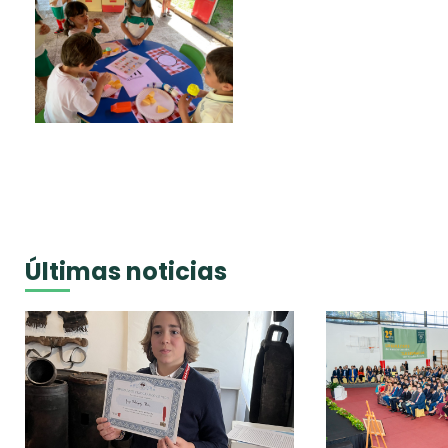
Últimas noticias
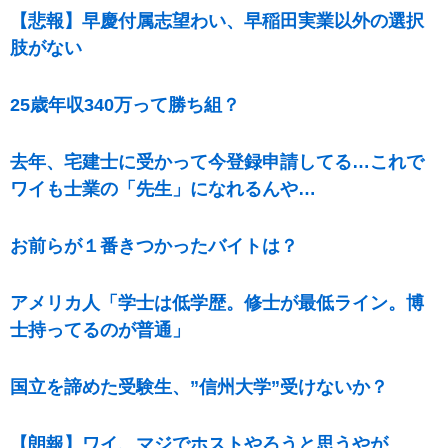
【悲報】早慶付属志望わい、早稲田実業以外の選択
肢がない
25歳年収340万って勝ち組？
去年、宅建士に受かって今登録申請してる…これで
ワイも士業の「先生」になれるんや…
お前らが１番きつかったバイトは？
アメリカ人「学士は低学歴。修士が最低ライン。博
士持ってるのが普通」
国立を諦めた受験生、”信州大学”受けないか？
【朗報】ワイ、マジでホストやろうと思うやが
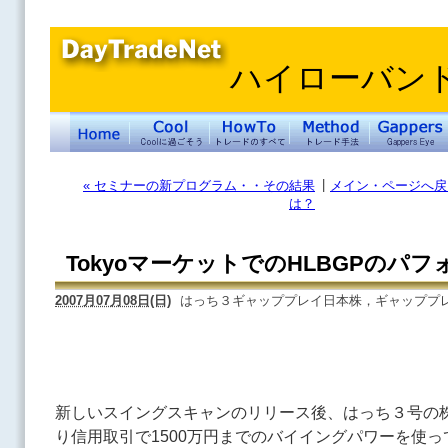
ハイローバン
|
« セミナーの新プログラム・・その結果
メイン・ページへ戻
は？
TokyoマーケットでのHLBGPのパ
2007月07月08日(日)
はっち３ギャッププレイ日本株，ギャッププ
新しいスイングスキャンのリリース後、はっち３号の株
り信用取引で1500万円までのバイイングパワーを使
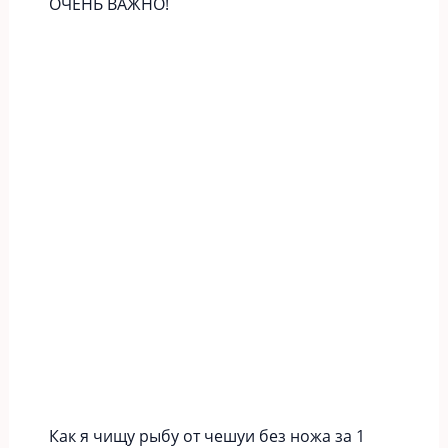
ОЧЕНЬ ВАЖНО!
Как я чищу рыбу от чешуи без ножа за 1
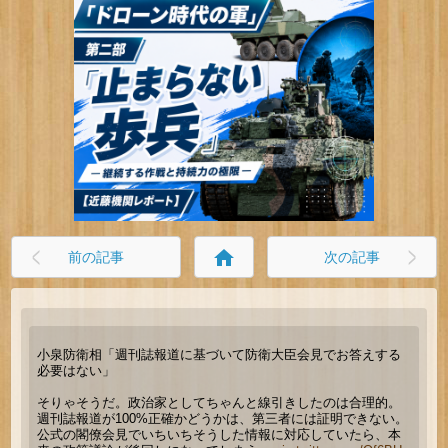
home
前の記事
次の記事
小泉防衛相「週刊誌報道に基づいて防衛大臣会見でお答えする
必要はない」
そりゃそうだ。政治家としてちゃんと線引きしたのは合理的。
週刊誌報道が100%正確かどうかは、第三者には証明できない。
公式の閣僚会見でいちいちそうした情報に対応していたら、本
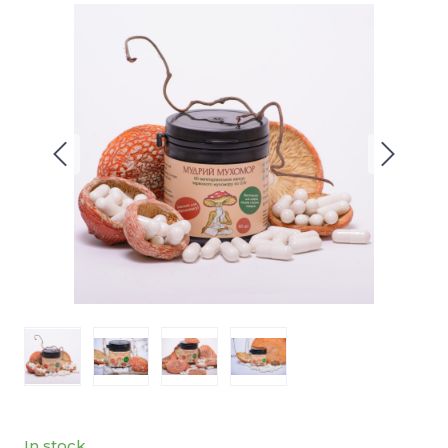
In stock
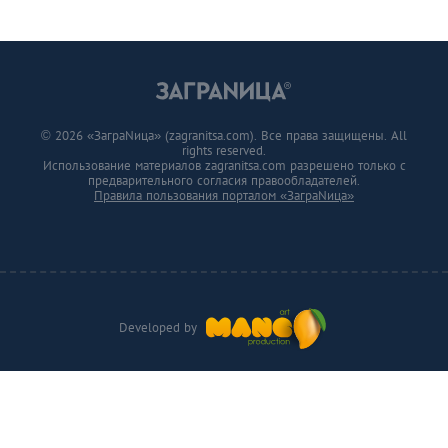
© 2026 «ЗаграNица» (zagranitsa.com). Все права защищены. All
rights reserved.
Использование материалов zagranitsa.com разрешено только с
предварительного согласия правообладателей.
Правила пользования порталом «ЗаграNица»
Developed by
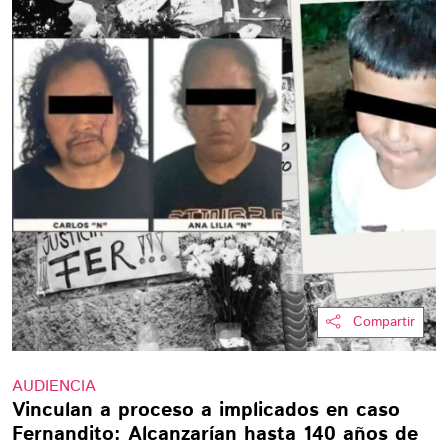
Compartir
AUDIENCIA
Vinculan a proceso a implicados en caso
Fernandito: Alcanzarían hasta 140 años de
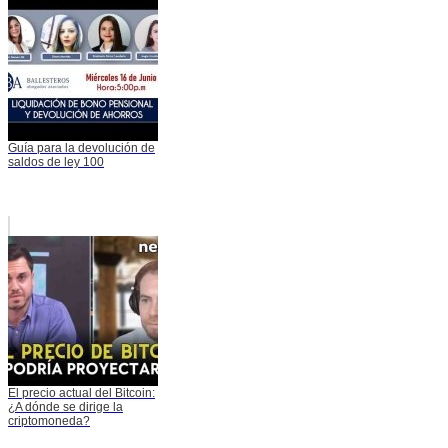
Guía para la devolución de
saldos de ley 100
El precio actual del Bitcoin:
¿A dónde se dirige la
criptomoneda?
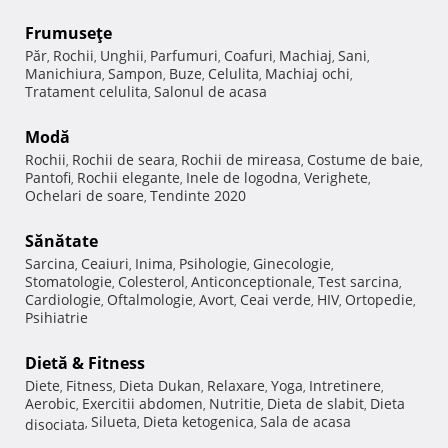
Frumuseţe
Păr
Rochii
Unghii
Parfumuri
Coafuri
Machiaj
Sani
,
,
,
,
,
,
,
Manichiura
Sampon
Buze
Celulita
Machiaj ochi
,
,
,
,
,
Tratament celulita
Salonul de acasa
,
Modă
Rochii
Rochii de seara
Rochii de mireasa
Costume de baie
,
,
,
,
Pantofi
Rochii elegante
Inele de logodna
Verighete
,
,
,
,
Ochelari de soare
Tendinte 2020
,
Sănătate
Sarcina
Ceaiuri
Inima
Psihologie
Ginecologie
,
,
,
,
,
Stomatologie
Colesterol
Anticonceptionale
Test sarcina
,
,
,
,
Cardiologie
Oftalmologie
Avort
Ceai verde
HIV
Ortopedie
,
,
,
,
,
,
Psihiatrie
Dietă & Fitness
Diete
Fitness
Dieta Dukan
Relaxare
Yoga
Intretinere
,
,
,
,
,
,
Aerobic
Exercitii abdomen
Nutritie
Dieta de slabit
Dieta
,
,
,
,
Silueta
Dieta ketogenica
Sala de acasa
disociata
,
,
,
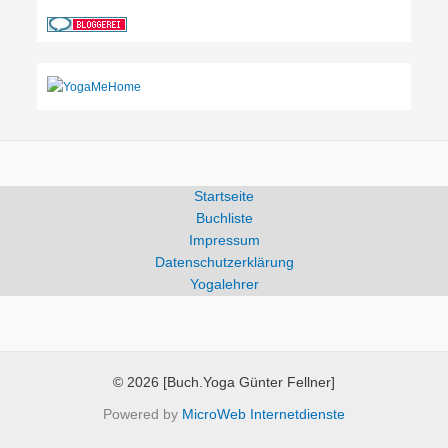
Startseite
Buchliste
Impressum
Datenschutzerklärung
Yogalehrer
© 2026 [Buch.Yoga Günter Fellner]
Powered by
MicroWeb Internetdienste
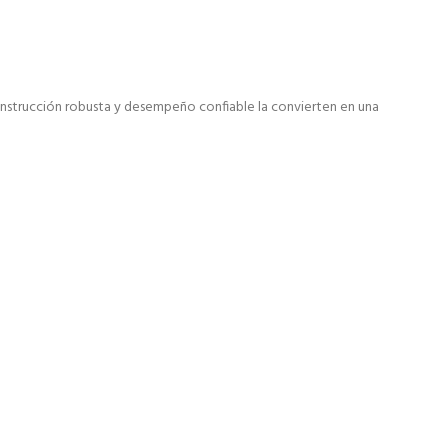
onstrucción robusta y desempeño confiable la convierten en una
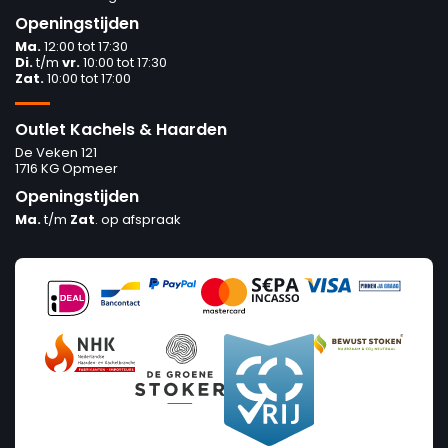
Openingstijden
Ma.
12:00 tot 17:30
Di.
t/m
vr.
10:00 tot 17:30
Zat.
10:00 tot 17:00
Outlet Kachels & Haarden
De Veken 121
1716 KG Opmeer
Openingstijden
Ma.
t/m
Zat
. op afspraak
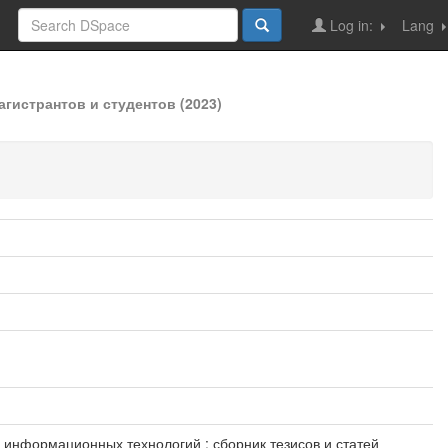
Log in:
Lang
гистрантов и студентов (2023)
и и информационных технологий : сборник тезисов и статей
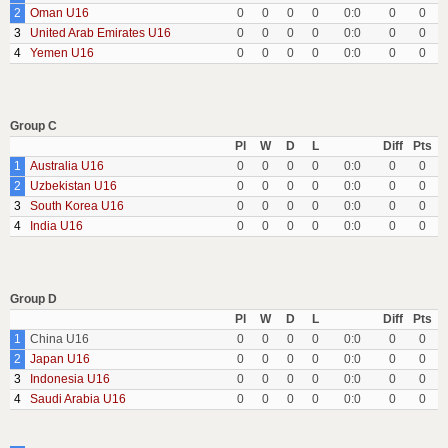
2
Oman U16
0
0
0
0
0:0
0
0
3
United Arab Emirates U16
0
0
0
0
0:0
0
0
4
Yemen U16
0
0
0
0
0:0
0
0
Group C
Pl
W
D
L
Diff
Pts
1
Australia U16
0
0
0
0
0:0
0
0
2
Uzbekistan U16
0
0
0
0
0:0
0
0
3
South Korea U16
0
0
0
0
0:0
0
0
4
India U16
0
0
0
0
0:0
0
0
Group D
Pl
W
D
L
Diff
Pts
1
China U16
0
0
0
0
0:0
0
0
2
Japan U16
0
0
0
0
0:0
0
0
3
Indonesia U16
0
0
0
0
0:0
0
0
4
Saudi Arabia U16
0
0
0
0
0:0
0
0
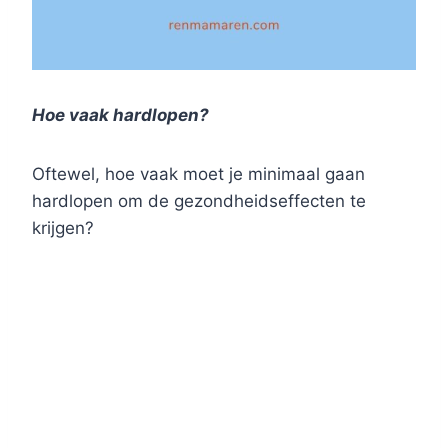
Hoe vaak hardlopen?
Oftewel, hoe vaak moet je minimaal gaan
hardlopen om de gezondheidseffecten te
krijgen?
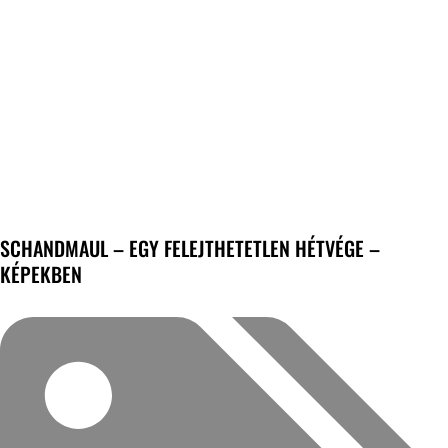
SCHANDMAUL – EGY FELEJTHETETLEN HÉTVÉGE –
KÉPEKBEN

+ + + +

Extract all lines from the material above that include the word "ЗаграNица".

(ANSWER BOX):
© 2026 «ЗаграNица» (zagranitsa.com). Все права защищены. All
Правила пользования порталом «ЗаграNица»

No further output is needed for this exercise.